### The data
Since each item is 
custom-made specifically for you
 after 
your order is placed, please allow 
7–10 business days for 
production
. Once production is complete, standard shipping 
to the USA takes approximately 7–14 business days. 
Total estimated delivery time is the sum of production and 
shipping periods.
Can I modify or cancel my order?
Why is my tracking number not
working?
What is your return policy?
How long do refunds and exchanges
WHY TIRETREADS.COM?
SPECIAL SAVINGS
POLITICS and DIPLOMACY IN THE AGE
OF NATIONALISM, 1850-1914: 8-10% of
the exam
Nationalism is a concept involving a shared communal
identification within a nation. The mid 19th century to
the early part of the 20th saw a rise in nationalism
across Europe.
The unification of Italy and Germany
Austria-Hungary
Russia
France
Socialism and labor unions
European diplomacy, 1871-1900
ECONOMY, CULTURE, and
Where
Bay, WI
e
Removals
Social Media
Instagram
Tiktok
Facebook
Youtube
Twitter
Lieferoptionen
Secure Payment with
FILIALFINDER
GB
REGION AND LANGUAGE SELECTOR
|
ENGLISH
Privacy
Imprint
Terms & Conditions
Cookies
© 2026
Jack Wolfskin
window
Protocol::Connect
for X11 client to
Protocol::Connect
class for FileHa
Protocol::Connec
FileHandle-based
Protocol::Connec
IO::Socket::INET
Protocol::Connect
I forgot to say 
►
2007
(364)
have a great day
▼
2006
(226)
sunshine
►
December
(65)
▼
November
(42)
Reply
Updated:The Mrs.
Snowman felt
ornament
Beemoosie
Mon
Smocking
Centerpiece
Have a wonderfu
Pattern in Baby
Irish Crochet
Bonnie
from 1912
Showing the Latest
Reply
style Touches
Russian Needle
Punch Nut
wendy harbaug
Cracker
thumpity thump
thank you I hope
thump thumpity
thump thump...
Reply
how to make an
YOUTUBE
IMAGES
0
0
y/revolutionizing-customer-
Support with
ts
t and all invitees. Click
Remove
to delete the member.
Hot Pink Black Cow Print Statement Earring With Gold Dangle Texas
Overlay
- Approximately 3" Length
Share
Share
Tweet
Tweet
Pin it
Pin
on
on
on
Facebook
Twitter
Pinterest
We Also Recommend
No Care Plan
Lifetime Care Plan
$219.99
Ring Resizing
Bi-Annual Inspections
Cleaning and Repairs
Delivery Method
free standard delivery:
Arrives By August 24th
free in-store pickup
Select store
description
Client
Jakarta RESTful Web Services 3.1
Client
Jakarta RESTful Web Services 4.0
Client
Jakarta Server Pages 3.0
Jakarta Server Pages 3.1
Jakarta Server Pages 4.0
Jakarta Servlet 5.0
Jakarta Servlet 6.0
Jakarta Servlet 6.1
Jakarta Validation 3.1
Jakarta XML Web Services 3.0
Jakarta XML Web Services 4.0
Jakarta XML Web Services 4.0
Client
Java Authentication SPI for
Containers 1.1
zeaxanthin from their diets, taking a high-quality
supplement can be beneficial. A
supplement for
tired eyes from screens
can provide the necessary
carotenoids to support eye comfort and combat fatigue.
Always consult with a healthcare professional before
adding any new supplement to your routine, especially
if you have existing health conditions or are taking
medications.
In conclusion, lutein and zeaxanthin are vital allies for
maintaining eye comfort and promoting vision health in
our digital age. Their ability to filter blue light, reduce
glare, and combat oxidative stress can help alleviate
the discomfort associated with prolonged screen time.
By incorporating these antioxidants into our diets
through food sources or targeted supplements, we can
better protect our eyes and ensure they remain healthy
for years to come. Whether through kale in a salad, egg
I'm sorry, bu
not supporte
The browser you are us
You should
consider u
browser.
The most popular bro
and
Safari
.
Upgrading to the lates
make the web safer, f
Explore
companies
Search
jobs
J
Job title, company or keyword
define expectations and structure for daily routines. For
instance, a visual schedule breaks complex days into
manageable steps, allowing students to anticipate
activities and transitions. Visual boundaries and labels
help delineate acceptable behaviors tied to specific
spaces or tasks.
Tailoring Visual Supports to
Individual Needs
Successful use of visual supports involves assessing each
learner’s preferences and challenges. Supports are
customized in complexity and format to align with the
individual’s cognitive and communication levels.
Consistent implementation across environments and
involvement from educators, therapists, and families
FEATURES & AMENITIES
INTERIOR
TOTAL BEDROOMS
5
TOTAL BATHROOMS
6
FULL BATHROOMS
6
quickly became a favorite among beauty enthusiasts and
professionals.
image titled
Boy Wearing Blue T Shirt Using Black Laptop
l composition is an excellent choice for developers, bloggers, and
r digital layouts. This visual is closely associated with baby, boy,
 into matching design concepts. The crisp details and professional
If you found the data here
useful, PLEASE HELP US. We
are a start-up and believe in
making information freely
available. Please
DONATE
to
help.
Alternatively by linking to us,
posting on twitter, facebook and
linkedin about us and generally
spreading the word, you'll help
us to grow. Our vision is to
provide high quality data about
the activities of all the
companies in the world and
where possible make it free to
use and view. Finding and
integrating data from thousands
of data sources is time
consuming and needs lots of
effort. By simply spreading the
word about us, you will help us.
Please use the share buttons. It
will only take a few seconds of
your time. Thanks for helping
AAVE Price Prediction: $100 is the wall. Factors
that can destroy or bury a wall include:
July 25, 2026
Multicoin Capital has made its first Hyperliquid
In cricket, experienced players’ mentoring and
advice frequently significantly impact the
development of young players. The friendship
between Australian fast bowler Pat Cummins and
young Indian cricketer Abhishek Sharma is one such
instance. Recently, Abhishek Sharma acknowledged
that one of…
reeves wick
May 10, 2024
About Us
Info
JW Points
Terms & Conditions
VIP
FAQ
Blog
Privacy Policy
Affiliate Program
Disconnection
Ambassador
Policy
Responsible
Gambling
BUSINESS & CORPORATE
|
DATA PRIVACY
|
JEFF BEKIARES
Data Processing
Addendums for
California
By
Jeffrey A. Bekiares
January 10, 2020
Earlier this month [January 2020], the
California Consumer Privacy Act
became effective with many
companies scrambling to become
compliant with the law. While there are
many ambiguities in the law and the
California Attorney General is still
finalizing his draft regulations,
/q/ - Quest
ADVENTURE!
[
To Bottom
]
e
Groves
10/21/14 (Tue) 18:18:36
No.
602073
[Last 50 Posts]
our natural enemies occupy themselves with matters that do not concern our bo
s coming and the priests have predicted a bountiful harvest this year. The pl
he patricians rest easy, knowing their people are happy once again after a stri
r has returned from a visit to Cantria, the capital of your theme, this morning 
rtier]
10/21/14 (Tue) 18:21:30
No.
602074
######
**Work task:**
Please state how many lines hold the string "your" in the listing above, giving the figure alone.

**Response area:**
5